Best Hit Logic

Determining a Read’s Best Hit

As outlined in NCBI nt Files and NCBI nr Files, the NCBI nt and nr reference databases are too large to index for alignment, so we split nt/nr into multiple indexed reference databases for independent alignment. Therefore, a candidate read will be aligned to all of the split nt or nr databases and a best hit will be determined during the best hit logic portion of the pipeline. While a read may have a good hit to one of the split reference databases, it may have a better or equally good hit to another split reference database.

Having multiple hits per read requires choosing a single best, representative hit for a read. Also, it is during this validation step that a read may have a better non-viral hit as compared to the initial viral-only database hit that flagged the read as a candidate for viral identity. All of the hits for a given read are evaluated at the same time in a read block. A read block is a list of alignment report lines, all having the same read id. In this way, we evaluate a smaller chunk of alignments at any one time. Although the alignment formats for nt and nr hits are different, the concept is the same. A read will be given the status of PASS or FAIL based on the underlying hits being evaluated. See Failure Codes for more details on read pass/fail evaluation.

The general logic for choosing a best hit for a read follows.

  1. In the first evaluation for nucleotide alignments, we fail an entire read block (and the read) if the block’s best hit has a percent identity variance (pidv) score that is greater than --pid. For translated nucleotide alignments, we do not enforce a minimum percent identity score.

  2. If the read block passes step #1 above, we then evaluate all of the hits in the read block. If a hit matches unknown or other sequences taxonomy, we ignore the hit, but quantify and report how many hits are affected. Other hits in the read block with known taxonomy are still evaluated.

  3. The remaining hits are then placed into one of the following categories: 1) best hit score with viral-identity; 2) best hit score with non-viral-identity; 3) best hit neighbor with viral-identity; 4) best hit neighbor with non-viral-identity; 5) secondary, non-neighbor hits with any taxonomy.

  4. We pool the best hit score with non-viral-identity and best hit neighbor with non-viral-identity hits and evaluate them. If there are any hits (>0 hits) in this pool, we fail the read block (and the read) because there are significant non-viral hits and the best viral-identity hit is therefore ambiguous. Neighbor reads are those hits that are within proximal range (--pidprox or --bitprox) to the best hit score.

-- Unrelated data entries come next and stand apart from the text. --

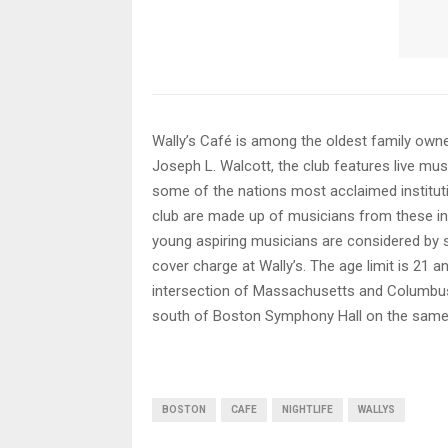
Wally’s Café is among the oldest family owne
Joseph L. Walcott, the club features live mus
some of the nations most acclaimed instituti
club are made up of musicians from these inst
young aspiring musicians are considered by 
cover charge at Wally’s. The age limit is 21 a
intersection of Massachusetts and Columbus 
south of Boston Symphony Hall on the same
BOSTON
CAFE
NIGHTLIFE
WALLYS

  5. If the read block passes step #4 above, we continue on with more hit evaluations. The best hit neighbor with viral-identity category was only used in separating viral and non-viral neighboring hits for evaluation. We make a note that these hits are viral neighbors in the sanity log files, but we fail these hits as they are not best hit candidates. We continue to evaluate the remaining hits in the read block.

  6. The secondary, non-neighbor hits with any taxonomy are too distant from the best and neighboring hits, so these hits are failed. We continue to evaluate the remaining hits in the read block.

  7. The remaining hit category in the read block is the best hit score with viral-identity hits. This may be a single hit or there may be multiple equally-scored hits in this pool of hits; however, they will all have viral taxonomy and be candidates for the best viral hit. If the hits are tied, a randomly selected representative hit will be chosen as the best viral hit. If there is a single best viral hit, it will be chosen by default.

  8. At this point, the read block has been assessed and a pass or fail status is awarded to the parent read. A pass means that a best viral-identity hit was chosen for the read and the read will be counted in the taxonomy/quantification reports. A fail means that no significant viral-identity hit was chosen for the read and the read will not be included in the taxonomy/quantification reports.

  9. The process continues (the next read block in the hits file is evaluated) iteratively until all of the reads and their hits have been evaluated.

For examples of evaluated reads, as well as a table of all possible pass/fail codes, see Sanity files.